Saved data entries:
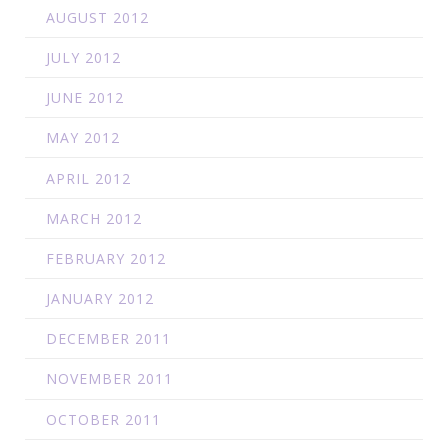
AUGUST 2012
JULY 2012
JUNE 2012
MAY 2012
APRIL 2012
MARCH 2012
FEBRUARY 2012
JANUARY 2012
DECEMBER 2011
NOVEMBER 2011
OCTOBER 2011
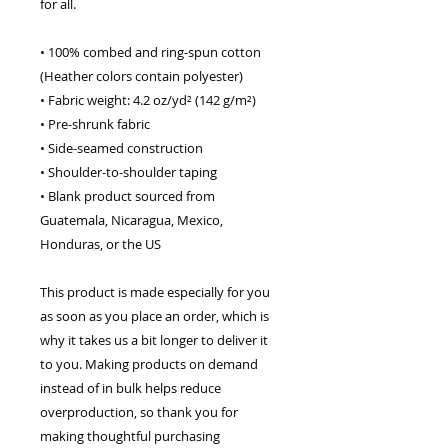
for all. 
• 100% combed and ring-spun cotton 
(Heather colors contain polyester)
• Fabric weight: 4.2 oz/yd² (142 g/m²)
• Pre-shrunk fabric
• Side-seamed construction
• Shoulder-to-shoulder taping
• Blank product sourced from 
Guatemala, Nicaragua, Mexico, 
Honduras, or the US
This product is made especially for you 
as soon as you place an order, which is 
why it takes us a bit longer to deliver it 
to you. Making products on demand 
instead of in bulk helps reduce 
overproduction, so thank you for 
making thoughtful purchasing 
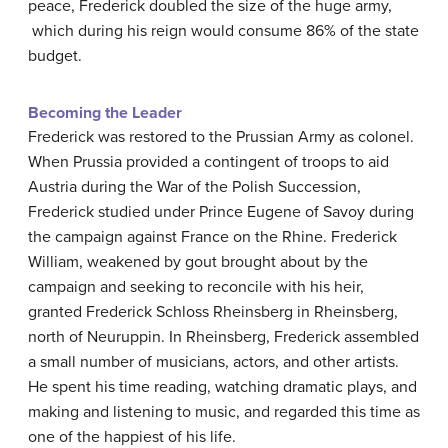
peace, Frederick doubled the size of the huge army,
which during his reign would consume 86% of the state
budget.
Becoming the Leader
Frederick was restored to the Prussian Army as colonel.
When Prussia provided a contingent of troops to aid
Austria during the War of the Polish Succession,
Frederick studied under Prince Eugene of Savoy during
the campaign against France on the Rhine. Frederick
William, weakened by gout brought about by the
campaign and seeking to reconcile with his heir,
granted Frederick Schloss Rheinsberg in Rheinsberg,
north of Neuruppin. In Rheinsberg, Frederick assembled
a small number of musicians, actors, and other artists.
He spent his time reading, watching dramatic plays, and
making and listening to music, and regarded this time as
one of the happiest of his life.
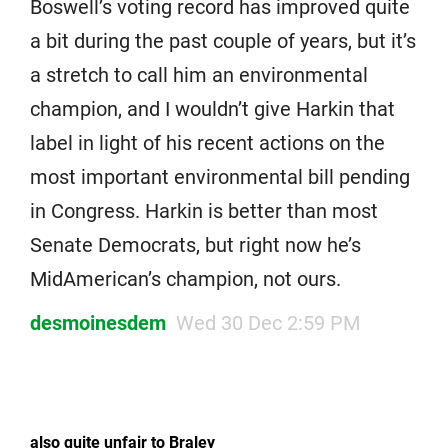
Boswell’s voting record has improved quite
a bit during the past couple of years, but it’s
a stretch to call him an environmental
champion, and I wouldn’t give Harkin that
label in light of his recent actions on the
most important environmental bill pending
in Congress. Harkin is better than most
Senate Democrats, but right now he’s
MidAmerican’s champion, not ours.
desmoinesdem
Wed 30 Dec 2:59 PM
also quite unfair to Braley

---

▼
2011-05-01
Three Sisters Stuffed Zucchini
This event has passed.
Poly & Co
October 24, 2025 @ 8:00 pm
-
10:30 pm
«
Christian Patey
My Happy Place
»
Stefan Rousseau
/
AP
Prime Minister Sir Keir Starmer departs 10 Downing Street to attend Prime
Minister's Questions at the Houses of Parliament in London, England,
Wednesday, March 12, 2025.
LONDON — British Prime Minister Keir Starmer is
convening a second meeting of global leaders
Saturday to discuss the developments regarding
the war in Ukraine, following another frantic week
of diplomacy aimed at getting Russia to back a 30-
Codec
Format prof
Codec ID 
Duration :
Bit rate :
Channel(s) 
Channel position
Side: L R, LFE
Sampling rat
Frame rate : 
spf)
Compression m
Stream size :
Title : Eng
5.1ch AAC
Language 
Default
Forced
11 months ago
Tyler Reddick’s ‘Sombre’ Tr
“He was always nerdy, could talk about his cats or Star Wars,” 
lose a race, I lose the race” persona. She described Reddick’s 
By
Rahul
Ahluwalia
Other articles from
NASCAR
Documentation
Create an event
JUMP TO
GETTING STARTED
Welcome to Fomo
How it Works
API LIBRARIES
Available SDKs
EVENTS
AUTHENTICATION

■ Problem ■
Above, find the line holding "AUGUST 2012" and the line holding "making thoughtful purchasing". Print exactly those two lines and every line between them, but no pictures.

■ Result for this exercise ■
AUGUST 2012
JULY 2012
JUNE 2012
MAY 2012
APRIL 2012
MARCH 2012
FEBRUARY 2012
JANUARY 2012
DECEMBER 2011
NOVEMBER 2011
OCTOBER 2011
for all. 
• 100% combed and ring-spun cotton 
(Heather colors contain polyester)
• Fabric weight: 4.2 oz/yd² (142 g/m²)
• Pre-shrunk fabric
• Side-seamed construction
• Shoulder-to-shoulder taping
• Blank product sourced from 
Guatemala, Nicaragua, Mexico, 
Honduras, or the US
This product is made especially for you 
as soon as you place an order, which is 
why it takes us a bit longer to deliver it 
to you. Making products on demand 
instead of in bulk helps reduce 
overproduction, so thank you for 
making thoughtful purchasing 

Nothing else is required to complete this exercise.